MACE was defined as the combined outcome of myocardial infarction, heart failure, stroke, cardiopulmonary arrest, and death within 30 days after surgery. Each diagnosis was determined by the recorded ICD-10 codes, with myocardial infarction defined by I21–I22, heart failure by I50 and I110, stroke by I64–I64 and G459, and cardiopulmonary arrest by I46. Information about death was obtained from the diagnostic outcome information. The maximum observation period for outcome occurrence was 30 days after surgery.

Variable selection

In addition to the various items measured during health check-ups and recorded in a database, explanatory variables used in the RCRI were obtained from the database as the first explanatory variables. The variables used in the search for combinations were selected from these variables, with Pearson’s correlation coefficients calculated a priori to ensure that no factor exhibited high correlation to avoid multicollinearity.

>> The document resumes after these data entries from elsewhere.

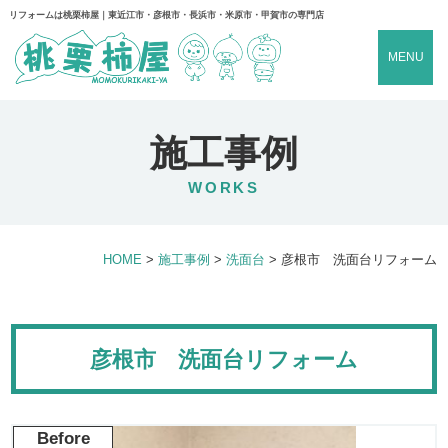
リフォームは桃栗柿屋｜東近江市・彦根市・長浜市・米原市・甲賀市の専門店
MENU
施工事例
WORKS
HOME
>
施工事例
>
洗面台
>
彦根市 洗面台リフォーム
彦根市 洗面台リフォーム
Before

Specifically, we examined which variables should be retained based on clinical importance for combinations that presented absolute value of Pearson’s correlation coefficient of 0.3 or more, and ultimately retained the following 10 items for later analysis: sex, age, BMI, LDL-C, AST, history of ischemic heart disease, history of congestive heart failure, history of cerebrovascular disease, preoperative treatment with insulin, and elevated-risk surgery. The plots of the Pearson’s correlation coefficients before and after variable selection are shown in Figure S2 and Figure S3.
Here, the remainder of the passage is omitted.